Thursday, March 3, 2016

Brooding Ducklings

Three days old and already knows how to preen and clean
I've had ducks on the mind for the last few years.  I've enjoyed chickens so much, I thought, well, what about ducks?  I've heard the downsides from people:
  • they love mud and mucking around in it
  • they require way more water than chickens to drink/splash
  • their poop is more watery and shoots straight out of their butts like a projectile, instead of dropping in a neat bundle like chicken poop
  • they lay their eggs anywhere and everywhere
  • they can be harder to get to go in at night
They sound like free spirits to me.  So, 3 Khaki Campbell Ducks (straight run - could be boys or girls) from Tractor Supply have started off our duck adventure. 
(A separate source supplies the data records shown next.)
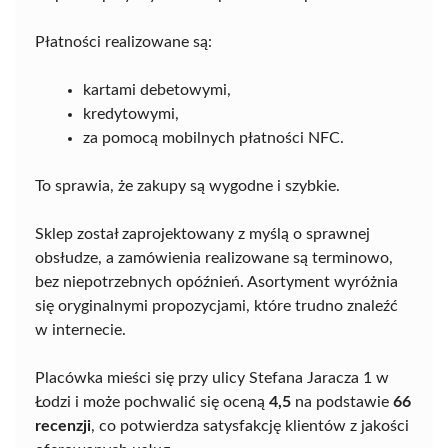
Płatności realizowane są:
kartami debetowymi,
kredytowymi,
za pomocą mobilnych płatności NFC.
To sprawia, że zakupy są wygodne i szybkie.
Sklep został zaprojektowany z myślą o sprawnej
obsłudze, a zamówienia realizowane są terminowo,
bez niepotrzebnych opóźnień. Asortyment wyróżnia
się oryginalnymi propozycjami, które trudno znaleźć
w internecie.
Placówka mieści się przy ulicy Stefana Jaracza 1 w
Łodzi i może pochwalić się oceną
4,5
na podstawie
66
recenzji
, co potwierdza satysfakcję klientów z jakości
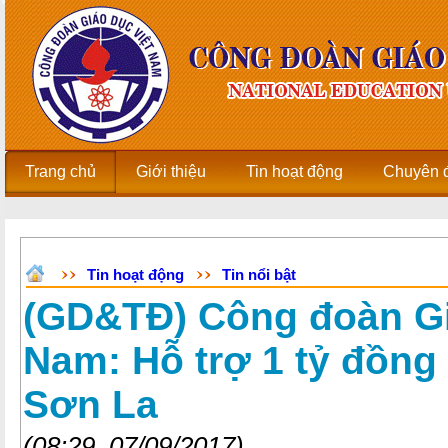
Trang chủ
Giới thiệu
Tin hoạt động
Chuyên 
Tin hoạt động
Tin nổi bật
(GD&TĐ) Công đoàn Gi
Nam: Hỗ trợ 1 tỷ đồng
Sơn La
(08:29, 07/09/2017)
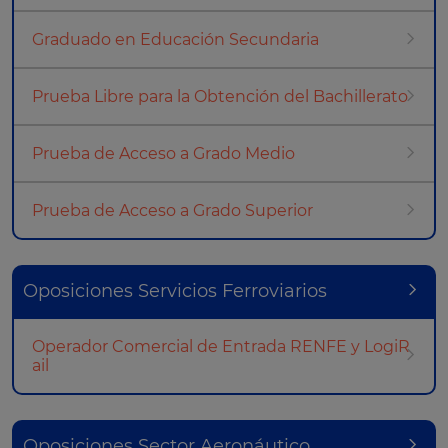
Graduado en Educación Secundaria
Prueba Libre para la Obtención del Bachillerato
Prueba de Acceso a Grado Medio
Prueba de Acceso a Grado Superior
Oposiciones Servicios Ferroviarios
Operador Comercial de Entrada RENFE y LogiR
ail
Oposiciones Sector Aeronáutico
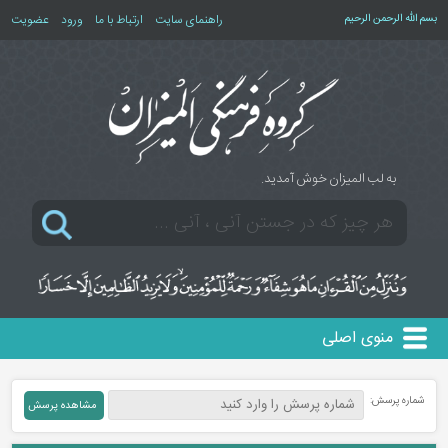
بسم الله الرحمن الرحیم
راهنمای سایت
ارتباط با ما
ورود
عضویت
به لب المیزان خوش آمدید.
منوی اصلی
شماره پرسش:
So far, they seem quite intelligent and more responsive to me than chicks.  They dash around like little bundles of energy, their extreme exuberance about being near or in water is fun to see, and I have never raised them before, so I am looking forward to seeing how adult ducks will work out for us.  I know they'll grow faster than chickens, they are prone to foot injury due to their webbed feet but generally hardier than chickens otherwise, and they don't scratch but they can trample plants, uproot perennials, and muss mulch in their hunt for bugs.  I can already see that their bills lead the way - nibbling, dabbling, and dibbling.  

Diving and splashing
I based my brooder set up on ideas from Fresh Eggs Daily in this duck raising post.  The most important things so far seems to be:
  • Bond with them by singing and talking to them.  Then when they are playing in their waterer too long you can call them under the heat lamp and they will come running.  
  • A stuffed animal in the brooder.  They love this and seem comforted by it.  The flatter the animal the better because they all want to pile on top of it and sleep.  Also, it serves the function of towel and dries them off as they roll around on it and snuggle with it.  
  • Some way to minimize water splashing everywhere in the brooder.  There are lots of variations on doing this: the one I chose was to put a rack meant for the grill over a roasting pan, so when they splash and poop, it drains through the holes in the grill rack into the pan, and I change that once a day.  Working pretty well so far until they outgrow it.  You just have to be sure if you go this route that whatever you use is not too slippery or sharp on their feet, and that the mesh or holes are small enough that their legs and feet don't get caught.  An alternative to using shavings at all in the brooder is to use a shelf liner so they don't slip that you just hose off periodically.  
  • Niacin.  Mix 3 c brewer's yeast with 10 lb unmedicated chick starter crumble for the proper niacin amount for ducklings.  
  • Less heat than chicks.  The hottest spot under the lamp is 85 - 90 degrees for the first week, where chick brooders are warmer than that.  I'll probably switch to my EcoGlow as a heat source when they are bigger since it is safer than a heat lamp and uses less energy.  For now they love piling on their stuffed animals to warm up after a swim in their waterer!

Warm sun bath 
Many sources say to wait until the ducklings are a week old for a full-on bath experience and other sources say sooner is OK.  At 3 days old, they spent some time in this baby bath given to us by our friends Yve and Marty.  We kept it brief, kept it warm, and they really loved it.  Since day one, they seemed to know about preening themselves and spreading oil from the oil gland located near their tails if they were wet.  This helps waterproof their feathers and keep their feathers in good condition.  They are just fuzz now with no feathers to speak of, and that is why you have to be careful they don't catch a chill.  I have noticed with all the preening they are doing, water does bead off their downy fuzz when they splash in their waterer.  

Back in the brooder to warm up
Heat lamp and brooder set up 
The feeder is as close as possible to the waterer but far enough away so they can't splash it.  This is because ducks run back and forth between feeder and waterer.  They take a bit of crumble and then run excitedly to the waterer and dunk their bills in which helps them ingest the food.  For this reason, they shouldn't be fed powdery feed as they can choke on it.
Waterer over a splash tray I rigged up with wood block "steps"
This is where they spend most of their time.  The waterer.  As they get bigger, the water trough won't be deep enough for them to dunk their bills into but it works for now.  

They love their "babies" - two stuffed rabbits that they sleep with and on
Warming up and snuggling under the heat lamp.  Pretty sweet.  So if the main complaint about ducks is they are cute as ducklings but then they grow up, well, I'm ready for it.  Bring it on...I can't imagine them losing their joie de vivre as adults.

These pictures are from Monday, so they seem twice as big now on Thursday - I can vouch that they seem to double in size every few days as they grow very quickly.  A duck synopsis one week in? They do a lot of splashing, pooping, and growing, they stick together in a pack always, and they love life, as long as it involves water.

Time to snuggle
"Romaine lettuce?  Don't mind if I do."